Survival Tactics: Three little words: "Taste is subjective." Rock snobs respond to this the way vampires do when you hold a cross up in front of them. If you're more cruel, make utterly absurd claims ("In 1993, I had a three-way with Stephen Malkmus and PJ Harvey, and the next day he recorded Slanted and Enchanted.") because Rock Snob will have to top them.
6. Frontline Groupie
Identification and Classic Behaviors:Dressed for niteclub, not rock show. Will flirt with you to jockey for crowd position. Can sometimes overlap with Drunk Girl, and if so will sometimes disrobe mid-show. Occasionally given to absurd premeditation: a buddy of mine who plays guitar says one time somebody threw a bra on stage at him with a tennis ball tied to it.
Survival Tactics: Stand your ground and glare.
7. Stoner Dude
Identification and Classic Behaviors:Anecdote: I stood next to a cluster of Stoner Dudes when I saw Radiohead at Alpine Valley in 2003. They had a high old time discreetly passing joints between themselves during the main set. After the first encore, they tried to leave, but the crowd was still calling for another encore. So when the band came back on stage (and played "You And Whose Army?"), this one kid kept saying "Dude, that was so fucking awesome" and his friend kept saying, "They're back on stage, man!" It was like eavesdropping on a conversation between Altzheimer patients.
Survival Tactics: Avoid accidentally getting burned. If you're bold, ask to bum. (Note: this only works at jam-band shows.)
8. Purist
Identification and Classic Behaviors: Purists don't go to shows to be entertained or to have a good time. They go to shows to have an Experience.

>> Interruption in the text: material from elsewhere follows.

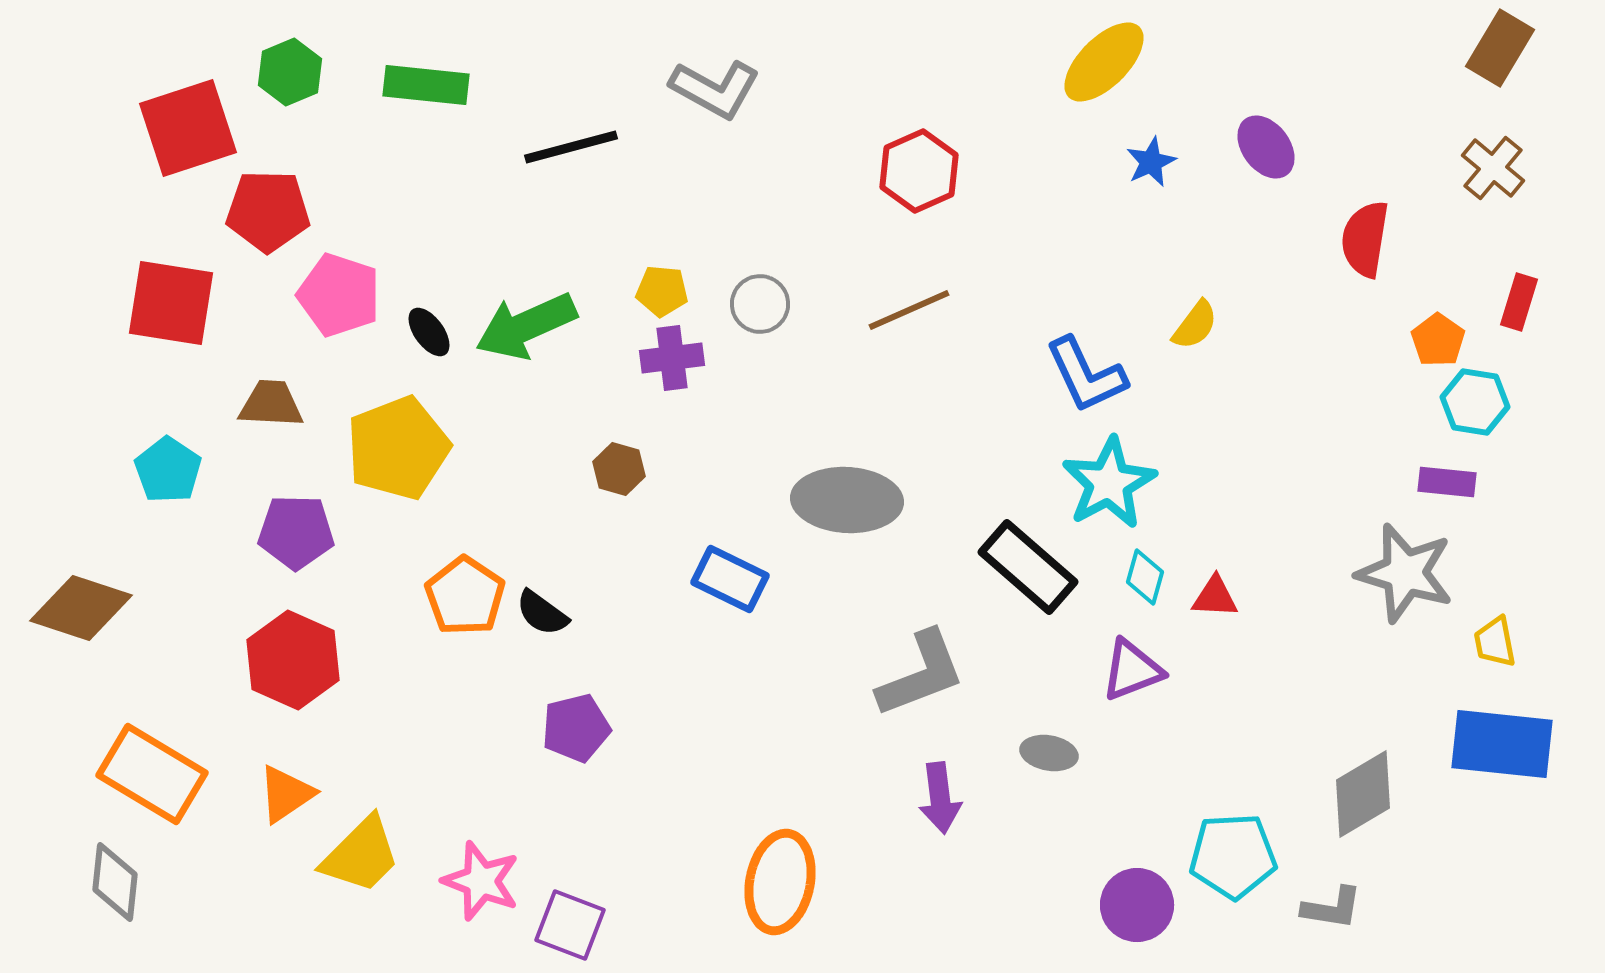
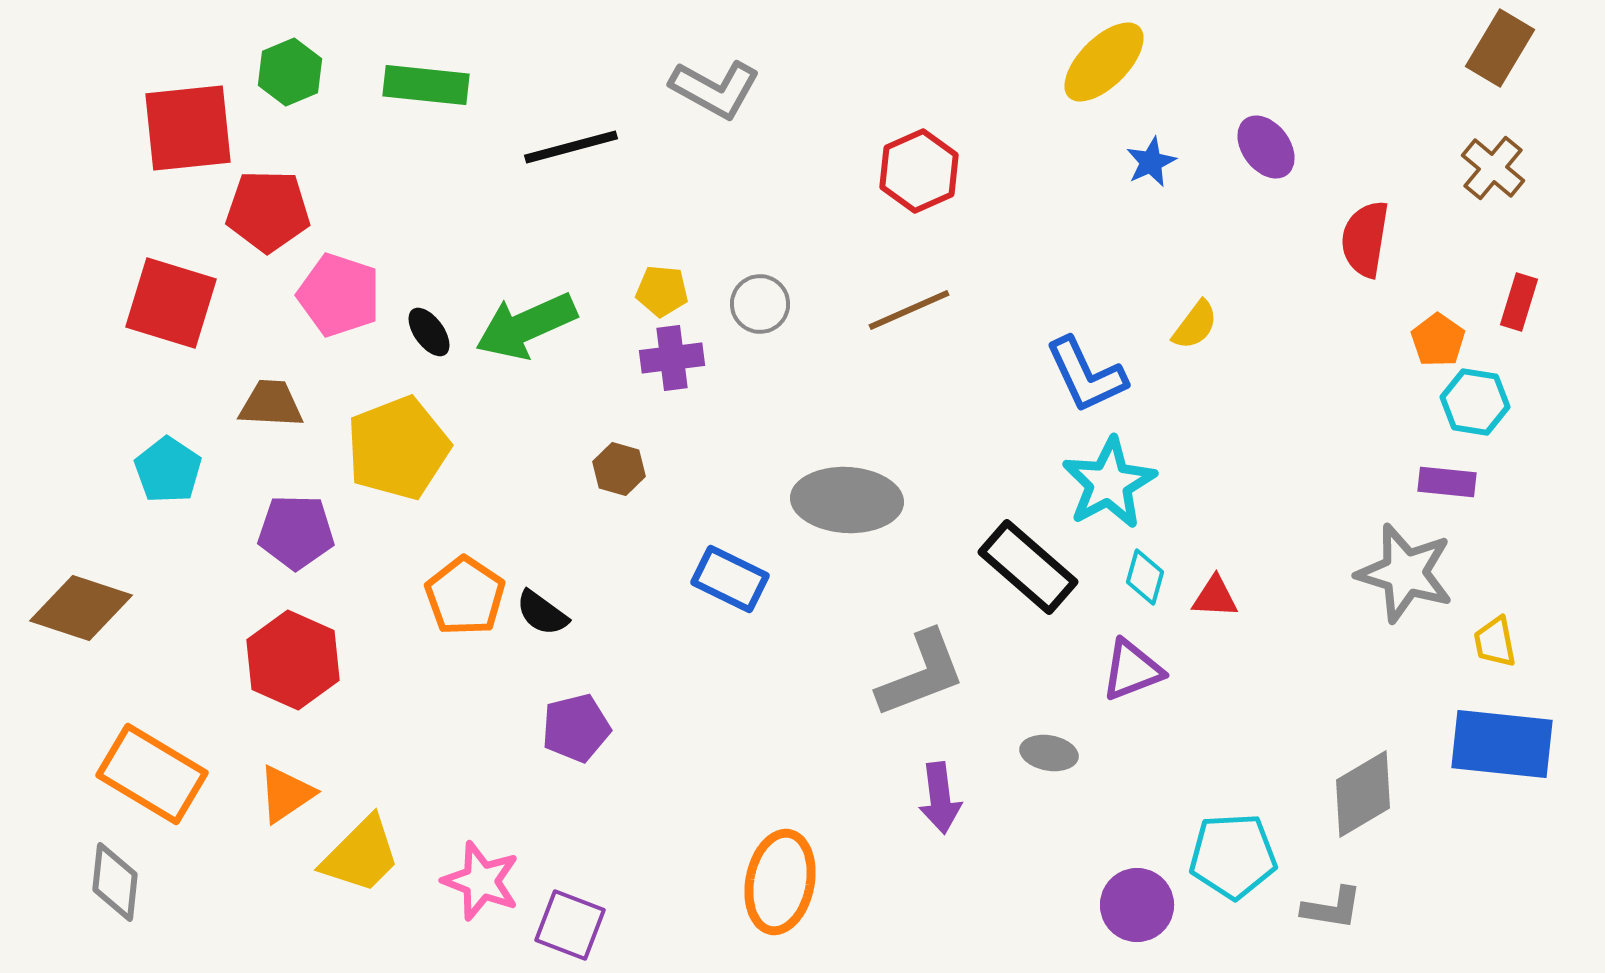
red square at (188, 128): rotated 12 degrees clockwise
red square at (171, 303): rotated 8 degrees clockwise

Purists tend to be older males who were There When It First Went Down, man, though you will find them among the younger generation, too. You can identify a Purist by the way he makes loud critical judgments all throughout the show, usig words like "real" and "transcendent." If the band is still cutting new records, you can bank on Purist hating whatever album they're touring to promote. He thinks they Sold Out. He always thinks they Sold Out.
Survival Tactics: Move. He's too far gone to be saved, and he'll just ruin your night if you listen to him.